If at first you don't succeed ...

My work in the microelectronics industry involves the automated testing of semiconductor wafers.

This generates large text files containing pass/fail information for each of the thousands of devices on those wafers.

Each device is identified by its co-ordinates and a unique serial number. Datalog files approaching 100MB with one or two million lines are not unusual.

Naturally, I use Perl for manipulating the data.

As an example - when I have to retest a wafer, I sometimes find that a few devices which had passed the first time, fail at retest, or vice-versa.

What I needed was a tool which 'merged' two input files, and produced a single output file which, for each serial number, contained the 'best' result from each of the input files.

The key to this kind of operation can be summed up as 'know thy data':

Each datalog file includes a header and footer.

The headers on the two input files should be identical since they describe the test program, wafer batch, operator, etc.

The footers contain summary information - and this is obviously going to change, but I have another perl script which takes care of this.

In between the header and footer, data for each device is a block of lines which look like

SERIAL NUMBER:    nnn 
DIE COORDINATES:  X=xx,Y=yy
[several lines of measurement values]
END OF TEST
BIN NAME:         FAIL_FUNCTIONAL_TEST
RESULT:           FAIL
SERIAL NUMBER:    nnn
[download]

Ideally, BIN NAME and RESULT indicate a PASS.

I had put off writing something to 'merge' the datalogs, but when I tried it I was surprised how little perl was necessary to do the job:

#!/usr/bin/perl

use warnings;
use strict;

die "Usage: $0 <file1> <file2>\n" unless scalar(@ARGV)>1;

undef $/;
my @f1 = split(/(?=(?:SERIAL NUMBER:\s+\d+))/, <>);
my @f2 = split(/(?=(?:SERIAL NUMBER:\s+\d+))/, <>);

die "Error: file1 has $#f1 serials, file2 has $#f2\n" if ($#f1 != $#f2
+);

foreach my $i (0 .. $#f1) {
    print (($f2[$i] =~ m/RESULT:\s+PASS/) ? $f2[$i] : $f1[$i]);
}

print STDERR "$#f1 serials found\n";
[download]

So, I slurp the input files into two arrays, splitting at (and preserving) the SERIAL NUMBER lines. Then, looping through the arrays, my output is the data from the second file if it passes, otherwise, from the first file.

I can redirect the output through another perl script which recalculates the summary in the footer.

It works like a charm, but, if the truth be known, I've been reluctant to actually use this technique on production data. I can picture the scenario now: 'So, if the yield was 90% both times you tested the wafer - how come you now claim it's 95% ?'

Management can take all the fun out of creative data crunching.

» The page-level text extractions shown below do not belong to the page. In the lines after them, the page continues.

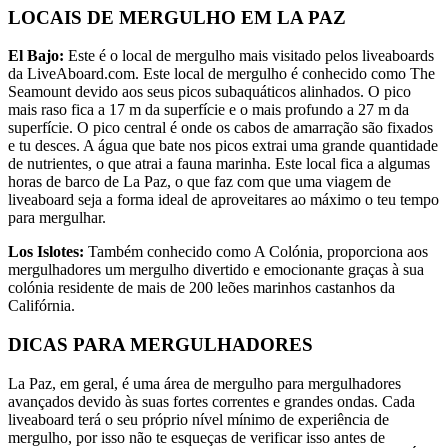
LOCAIS DE MERGULHO EM LA PAZ
El Bajo:
Este é o local de mergulho mais visitado pelos liveaboards
da LiveAboard.com. Este local de mergulho é conhecido como The
Seamount devido aos seus picos subaquáticos alinhados. O pico
mais raso fica a 17 m da superfície e o mais profundo a 27 m da
superfície. O pico central é onde os cabos de amarração são fixados
e tu desces. A água que bate nos picos extrai uma grande quantidade
de nutrientes, o que atrai a fauna marinha. Este local fica a algumas
horas de barco de La Paz, o que faz com que uma viagem de
liveaboard seja a forma ideal de aproveitares ao máximo o teu tempo
para mergulhar.
Los Islotes:
Também conhecido como A Colónia, proporciona aos
mergulhadores um mergulho divertido e emocionante graças à sua
colónia residente de mais de 200 leões marinhos castanhos da
Califórnia.
DICAS PARA MERGULHADORES
La Paz, em geral, é uma área de mergulho para mergulhadores
avançados devido às suas fortes correntes e grandes ondas. Cada
liveaboard terá o seu próprio nível mínimo de experiência de
mergulho, por isso não te esqueças de verificar isso antes de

Comment on If at first you don't succeed ... Select or Download Code

Replies are listed 'Best First'.
Re: If at first you don't succeed ... by graff (Chancellor) on Nov 06, 2005 at 02:11 UTC
As an example - when I have to retest a wafer, I sometimes find that a few devices which had passed the first time, fail at retest, or vice-versa. What I needed was a tool which 'merged' two input files, and produced a single output file which, for each serial number, contained the 'best' result from each of the input files. ... I can picture the scenario now: 'So, if the yield was 90% both times you tested the wafer - how come you now claim it's 95% ?' Hmm. I suppose I'd be reluctant to use this approach to summarizing failure rates as well. Testing circuits on wafers is way outside my field, but I would have expected that if there is a subset "A" that fails on one pass, and a subset "B" that fails on another pass, then the set of troublesome serial numbers to report as unreliable should be the union of sets A and B, rather than their intersection. I can understand the perspective that the only "real" failures are the ones that consistently failed on every pass. But there is the other perspective: that the only "real" successes are the ones that never failed on any pass. Fortunately, perl makes it easy to report the results, no matter which perspective you choose.	[reply]
Re^2: If at first you don't succeed ... by Anonymous Monk on Nov 06, 2005 at 10:07 UTC
A good point - but what I didn't mention is that the testing I do is mostly DC parametric. Final test of packaged devices is done at GHz frequencies. So 'wafer sort' treats any indication of passing as an excuse to let the DUT live another day and be finally tested at RF. Obvious failures are inked and not packaged. There is no strong correlation between DC performance and RF performance.	[reply]
Re: If at first you don't succeed ... by chanio (Priest) on Nov 06, 2005 at 03:40 UTC
You could also do: `local $/="SERIAL NUMBER"; my @f1 = (<>); my @f2 = (<>); ...` [download] ...and write less code :) . Landlords production is only eaten by landlords... Wherever I lay my KNOPPIX disk, a new FREE LINUX nation could be established	[reply] [d/l]
Re: If at first you don't succeed ... by bart (Canon) on Nov 07, 2005 at 00:38 UTC
Just a thought, no fleshed out code: you could try to use diff, or its perl counterpart Algorithm::Diff or some derivate, as a basis to figure out if and where they're different. For each line where you spot a difference, you can check which value best approaches the value you're after. This is under the assumption that the test results which be the same in structure, but may differ at some spots.	[reply]